As coisas raramente dão errado, mas quando acontecem, Pearlman geralmente consegue fazer com que pareça parte de seu plano. Em uma aparição no “Today”, Pearlman pediu a Al Roker que escolhesse uma celebridade para concorrer à presidência (o mentalista estava preparado para revelar uma camiseta que dizia “T-Swift for Prez”). Roker selecionou inesperadamente George Clooney, e Pearlman o redirecionou suavemente para sua próxima escolha: Swift.
Na manhã em que nos conhecemos, Pearlman cometeu uma pequena falha que, eu prometo, tornou todo o truque ainda mais impressionante. No início do nosso café da manhã, Pearlman me pediu para pensar em uma pessoa aleatória do meu passado e em uma memória que associo a ela. Ele me disse para escrever o nome e a memória no meu aplicativo Notes. Meu primeiro instinto foi um garoto chamado Shawn (com quem não falo há 20 anos) antes de rapidamente me voltar para um amigo chamado Sloane, com quem tinha esquiado. Anotei o nome dela junto com “Mammoth Trip” no meu telefone. Uma hora depois, Pearlman pegou um marcador em meu caderno e escreveu duas coisas: “Trip to Mammoth” e “Shawn”. Embora tecnicamente tenha sido um passo em falso, o resultado tornou o truque mais confuso porque nunca anotei o nome de Shawn.
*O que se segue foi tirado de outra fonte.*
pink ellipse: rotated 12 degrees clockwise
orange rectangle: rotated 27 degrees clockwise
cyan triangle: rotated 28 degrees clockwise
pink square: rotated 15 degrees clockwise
Isso nunca saiu do meu cérebro.
Enquanto planejamos sair do café, Pearlman tem mais um truque que quer experimentar em mim. Ele me pede para pensar em alguém que eu gostaria de entrevistar e depois pensar em alguém novo – e depois em alguém novo novamente. Então ele me pede para pesquisar no Google o nome dessa pessoa, olhar uma foto dela e fechar a aba. Procuro “Larry David”. (Leitor, eu estava protegendo a tela enquanto Pearlman desviava o olhar, e ele nem sequer tocou no meu telefone – ou não?)
“Entendi?” Pearlman pergunta, apertando minha mão enquanto entra no banco de trás de um carro preto. “Voltaremos a isso em algum momento no futuro.”
O futuro chegou logo. Uma hora depois, meu telefone tocou com uma mensagem da esposa de Pearlman.
“Oz se divertiu muito hoje na entrevista e pediu que eu enviasse essa foto!”